Once the machines are up loadleveling can be started using the
"loadlevel -a on" command to turn loadleveling on for all nodes
in the cluster. To turn loadleveling on for a specific node
"loadlevel -n <node #> on" can be used.
To configure say yes to the "MOSIX Load Leveling for SSI" config option
during compile time. Once the cluster is up, add the absolute pathname
of the programs/executables that you would like loadleveled automatically
into the /proc/cluster/loadlevellist inclusion file.
The list should contain only those programs/executables that should
be automatically load leveled in the cluster. Any new processes
that are forked from executables from the list will also be eligible
to move. Thus, by default every process will be implicitly pinned
to the node, unless its explicitly allowed to move by either adding
it to the list or by inheritance from its parent being on the list
or by the user level commands, "migrate" or the "loadlevel" command.
Loadleveling must be enabled on at least two nodes for processes to
migrate. If only one node has loadleveling enabled, then the node
will never try to load balance since there is no where else to move
processes to. If loadleveling is not enabled then the commands
"loadlevel -p <pid>" and "loadlevel <program>" will make the
process eligible to move, but the processes will not loadlevel until
loadleveling has been enabled on more than one node using the
The "loads" command displays the Mosix load of each node in the cluster.
An asterisk next to the load means that loadleveling is not on for
that specific node.
Using the Mosix algorithms, the load of each node is calculated and
compared to the loads of the other nodes in the cluster, if its determined
that the node is overloaded it will choose a process to migrate to the best
underloaded node. Using the existing node monitoring scheme, each node
sends its current load to the clms master node, the master node then
sends all the loads its received to all the other nodes. Consequently,
each node independently determines if it needs to move processes to other
nodes and will automatically migrate processes to other nodes.
A process gets chosen to migrate if its in the /proc/cluster/loadlevellist,
or its been marked eligible to move with the loadlevel command, and
has the highest weighted load. All processes/applications are
implicitly pinned to the node it started on, unless its added to the
/proc/cluster/loadlevellist file or started with the "loadlevel" command
or use the "loadlevel -p <pid>" command to make it loadlevelable.
Only the load leveling algorithms have been taken from Mosix.
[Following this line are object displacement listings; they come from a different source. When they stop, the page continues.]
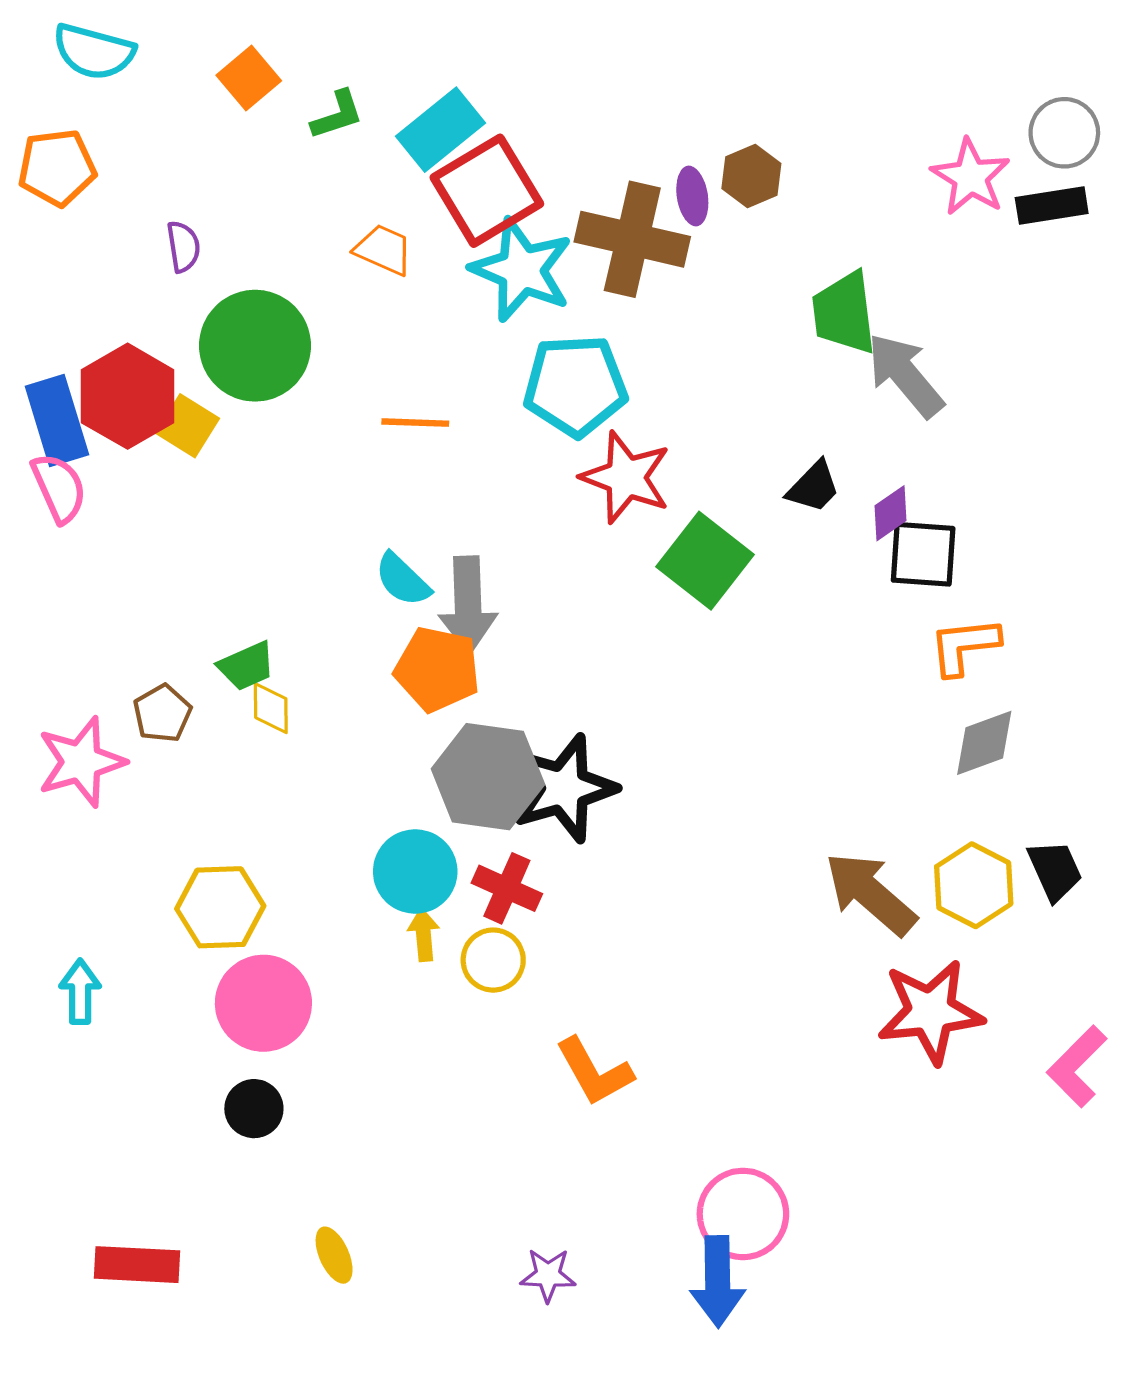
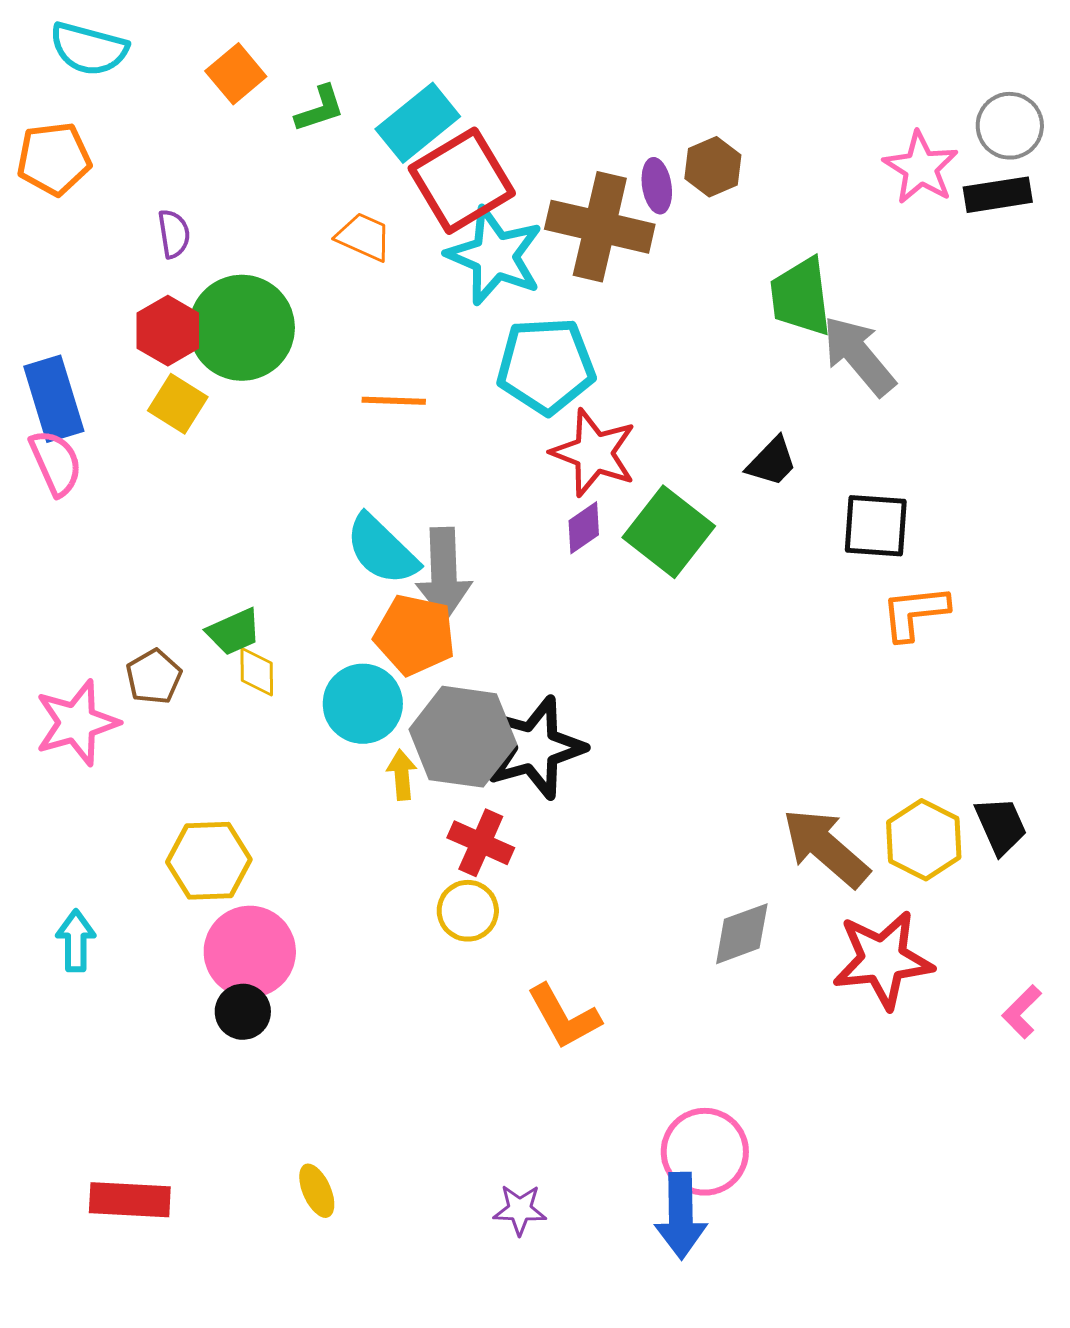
red hexagon: (128, 396) -> (168, 331), moved, size x0.7
purple diamond: (890, 513) -> (584, 528), moved
cyan semicircle: (403, 580) -> (382, 550), size x1.4
gray diamond: (984, 743) -> (742, 934), moved
cyan circle: (415, 871) -> (363, 704), moved
yellow arrow: (424, 935) -> (402, 775), moved
pink L-shape: (1077, 1066) -> (1022, 1012), size x0.7
black circle: (254, 1109) -> (243, 1012), moved

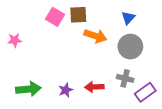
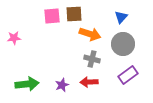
pink square: (55, 17) -> (52, 16), turned -36
gray cross: (125, 78) -> (92, 59), moved
purple rectangle: (145, 92) -> (128, 75), moved

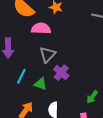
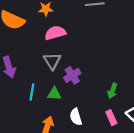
pink semicircle: (41, 28) -> (55, 33), moved
purple cross: (61, 73) -> (72, 75), turned 35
The Open
SSI project is using its own process migration model, membership
mechanism, and information sharing scheme needed for automatic load
In addition to process load balancing, OpenSSI also has exec-time load
balancing. At exec time if the node is heavily loaded and the executable
is in the loadlevellist, the exec will turn into an rexec and the
process will be rexec'ed on a less loaded node. For 1.0.0-rc2 release,
the Mosix frequency to determine if a node was overloaded was increased
from 1 sec to every half a second, and the exec time calculations got
linked to the node monitoring frequency.
Limitations with respect to MOSIX
Some limitations on our first load leveling implementation are:
- Currently there is no support for the /proc Mosix interfaces.
This means a node cannot expel remote processes, bring back processes
that have gone remote, or prevent local processes from going remote,
by simply writing into /proc. Default values for decay, and speed
cannot be changed either.
Information that is provided through the /proc mechansim in Mosix,
such as where the process is executing, number of nodes in the cluster,
number of cpu's per node, etc can be obtained by using the SSI
cluster commands/interfaces, such as clusternode_num, cluster,
cluster_getinfo. Migrating processes to another node can be done in
SSI by using the migrate command.